- _TASK MATERIAL_
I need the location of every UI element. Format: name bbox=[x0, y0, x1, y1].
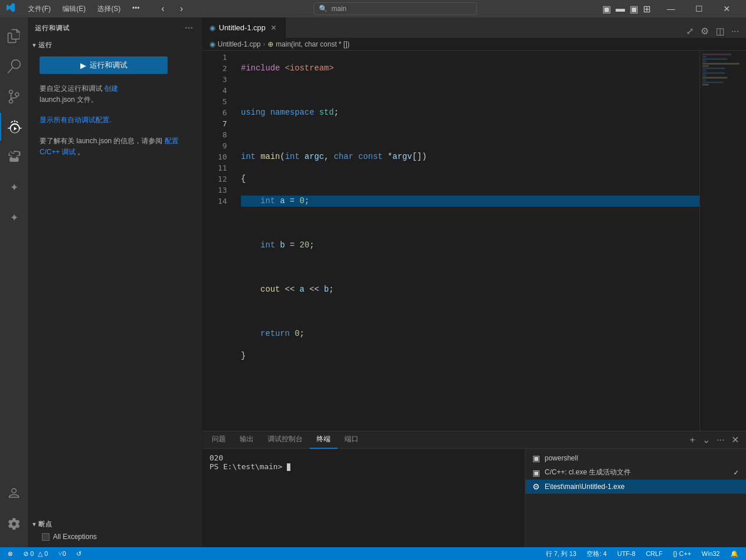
close-button[interactable]: ✕ bbox=[713, 0, 740, 17]
breakpoints-chevron: ▾ bbox=[33, 521, 36, 527]
panel-tabs: 问题 输出 调试控制台 终端 端口 + ⌄ ··· ✕ bbox=[203, 431, 746, 449]
panel-tab-ports[interactable]: 端口 bbox=[338, 431, 365, 449]
activity-run-debug[interactable] bbox=[0, 113, 28, 141]
split-editor-icon[interactable]: ⤢ bbox=[684, 24, 696, 38]
panel-more-button[interactable]: ··· bbox=[715, 434, 727, 446]
activity-copilot2[interactable]: ✦ bbox=[0, 204, 28, 232]
activity-bar-top: ✦ ✦ bbox=[0, 22, 28, 477]
status-language[interactable]: {} C++ bbox=[670, 547, 694, 560]
menu-file[interactable]: 文件(F) bbox=[23, 3, 55, 15]
new-terminal-button[interactable]: + bbox=[687, 434, 697, 446]
status-remote[interactable]: ⊗ bbox=[5, 547, 16, 560]
editor-settings-icon[interactable]: ⚙ bbox=[698, 24, 711, 38]
notification-icon: 🔔 bbox=[730, 550, 738, 558]
nav-buttons: ‹ › bbox=[156, 2, 189, 16]
menu-bar: 文件(F) 编辑(E) 选择(S) ••• bbox=[23, 3, 144, 15]
status-sync[interactable]: ↺ bbox=[73, 547, 84, 560]
run-section-label: 运行 bbox=[38, 41, 52, 49]
maximize-button[interactable]: ☐ bbox=[685, 0, 712, 17]
menu-edit[interactable]: 编辑(E) bbox=[58, 3, 90, 15]
activity-copilot[interactable]: ✦ bbox=[0, 173, 28, 201]
status-line-ending[interactable]: CRLF bbox=[643, 547, 666, 560]
line-numbers: 12345 678910 11121314 bbox=[203, 51, 232, 431]
show-auto-debug-link[interactable]: 显示所有自动调试配置. bbox=[40, 116, 111, 124]
sidebar-more-button[interactable]: ··· bbox=[183, 22, 195, 34]
menu-more[interactable]: ••• bbox=[127, 3, 144, 15]
activity-explorer[interactable] bbox=[0, 22, 28, 50]
terminal-session-check: ✓ bbox=[733, 469, 739, 477]
terminal-prompt-line: PS E:\test\main> bbox=[209, 462, 518, 471]
status-error-count: ⊘ 0 △ 0 bbox=[23, 550, 48, 558]
minimap bbox=[699, 51, 746, 431]
menu-select[interactable]: 选择(S) bbox=[93, 3, 125, 15]
sidebar-header-actions: ··· bbox=[183, 22, 195, 34]
breakpoints-section: ▾ 断点 All Exceptions bbox=[28, 518, 202, 547]
run-debug-button[interactable]: ▶ 运行和调试 bbox=[40, 56, 168, 74]
status-notifications[interactable]: 🔔 bbox=[727, 547, 741, 560]
breakpoint-checkbox[interactable] bbox=[42, 533, 49, 541]
search-box[interactable]: 🔍 main bbox=[314, 2, 477, 15]
terminal-sessions-panel: ▣ powershell ▣ C/C++: cl.exe 生成活动文件 ✓ ⚙ … bbox=[525, 449, 746, 547]
terminal-split-button[interactable]: ⌄ bbox=[700, 433, 712, 446]
terminal-session-icon-2: ▣ bbox=[532, 468, 540, 477]
layout-sidebar-icon[interactable]: ▣ bbox=[602, 3, 611, 15]
status-git[interactable]: ⑂ 0 bbox=[55, 547, 69, 560]
terminal-session-powershell[interactable]: ▣ powershell bbox=[525, 451, 746, 465]
status-spaces[interactable]: 空格: 4 bbox=[584, 547, 609, 560]
terminal-session-cl[interactable]: ▣ C/C++: cl.exe 生成活动文件 ✓ bbox=[525, 465, 746, 480]
forward-button[interactable]: › bbox=[175, 2, 189, 16]
activity-accounts[interactable] bbox=[0, 480, 28, 508]
editor-more-icon[interactable]: ··· bbox=[729, 25, 741, 38]
panel-tab-debug-console[interactable]: 调试控制台 bbox=[261, 431, 310, 449]
activity-extensions[interactable] bbox=[0, 143, 28, 171]
code-line-10 bbox=[241, 262, 699, 273]
status-platform[interactable]: Win32 bbox=[699, 547, 723, 560]
code-content[interactable]: #include <iostream> using namespace std;… bbox=[232, 51, 699, 431]
search-area: 🔍 main bbox=[196, 2, 595, 15]
tab-bar: ◉ Untitled-1.cpp × ⤢ ⚙ ◫ ··· bbox=[203, 17, 746, 38]
activity-search[interactable] bbox=[0, 52, 28, 80]
breakpoint-all-exceptions: All Exceptions bbox=[28, 531, 202, 543]
status-position[interactable]: 行 7, 列 13 bbox=[543, 547, 580, 560]
status-bar: ⊗ ⊘ 0 △ 0 ⑂ 0 ↺ 行 7, 列 13 空格: 4 UTF-8 bbox=[0, 547, 746, 560]
terminal-session-icon: ▣ bbox=[532, 453, 540, 463]
panel-close-button[interactable]: ✕ bbox=[729, 433, 741, 446]
layout-panel-icon[interactable]: ▬ bbox=[616, 3, 625, 14]
activity-source-control[interactable] bbox=[0, 83, 28, 111]
status-encoding[interactable]: UTF-8 bbox=[614, 547, 638, 560]
activity-settings[interactable] bbox=[0, 510, 28, 538]
git-count: 0 bbox=[62, 550, 66, 557]
code-editor[interactable]: 12345 678910 11121314 #include <iostream… bbox=[203, 51, 746, 431]
panel-tab-terminal[interactable]: 终端 bbox=[310, 431, 338, 449]
panel-tab-output[interactable]: 输出 bbox=[233, 431, 261, 449]
layout-grid-icon[interactable]: ⊞ bbox=[643, 3, 651, 15]
code-line-9: int b = 20; bbox=[241, 240, 699, 251]
breadcrumb: ◉ Untitled-1.cpp › ⊕ main(int, char cons… bbox=[203, 38, 746, 51]
run-play-icon: ▶ bbox=[80, 61, 86, 70]
layout-panel2-icon[interactable]: ▣ bbox=[630, 3, 638, 15]
code-line-3: using namespace std; bbox=[241, 107, 699, 118]
minimize-button[interactable]: — bbox=[658, 0, 684, 17]
panel-tab-problems[interactable]: 问题 bbox=[205, 431, 233, 449]
breakpoints-header[interactable]: ▾ 断点 bbox=[28, 518, 202, 531]
panel-tab-actions: + ⌄ ··· ✕ bbox=[687, 433, 746, 446]
back-button[interactable]: ‹ bbox=[156, 2, 170, 16]
sync-icon: ↺ bbox=[76, 550, 81, 558]
breadcrumb-file[interactable]: Untitled-1.cpp bbox=[218, 40, 261, 48]
editor-tab-untitled[interactable]: ◉ Untitled-1.cpp × bbox=[203, 17, 286, 38]
panel-content: 020 PS E:\test\main> ▣ powershell bbox=[203, 449, 746, 547]
tab-filename: Untitled-1.cpp bbox=[219, 23, 265, 32]
breadcrumb-function[interactable]: main(int, char const * []) bbox=[276, 40, 350, 48]
run-section-header[interactable]: ▾ 运行 bbox=[28, 38, 202, 52]
editor-layout-icon[interactable]: ◫ bbox=[713, 24, 727, 38]
activity-bar: ✦ ✦ bbox=[0, 17, 28, 547]
terminal-output[interactable]: 020 PS E:\test\main> bbox=[203, 449, 525, 547]
tab-file-icon: ◉ bbox=[209, 24, 215, 32]
terminal-session-exe[interactable]: ⚙ E\test\main\Untitled-1.exe bbox=[525, 480, 746, 494]
code-line-7: int a = 0; bbox=[241, 196, 699, 207]
search-icon: 🔍 bbox=[319, 5, 328, 13]
status-errors[interactable]: ⊘ 0 △ 0 bbox=[20, 547, 51, 560]
create-launch-link[interactable]: 创建 bbox=[104, 84, 118, 93]
code-line-13: return 0; bbox=[241, 328, 699, 339]
tab-close-button[interactable]: × bbox=[269, 23, 278, 33]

- _WORK INSTRUCTION_
An exact number is called for here: how many lines across the records contain the word "test". Nothing else belongs in the answer.

- _REPLY_
4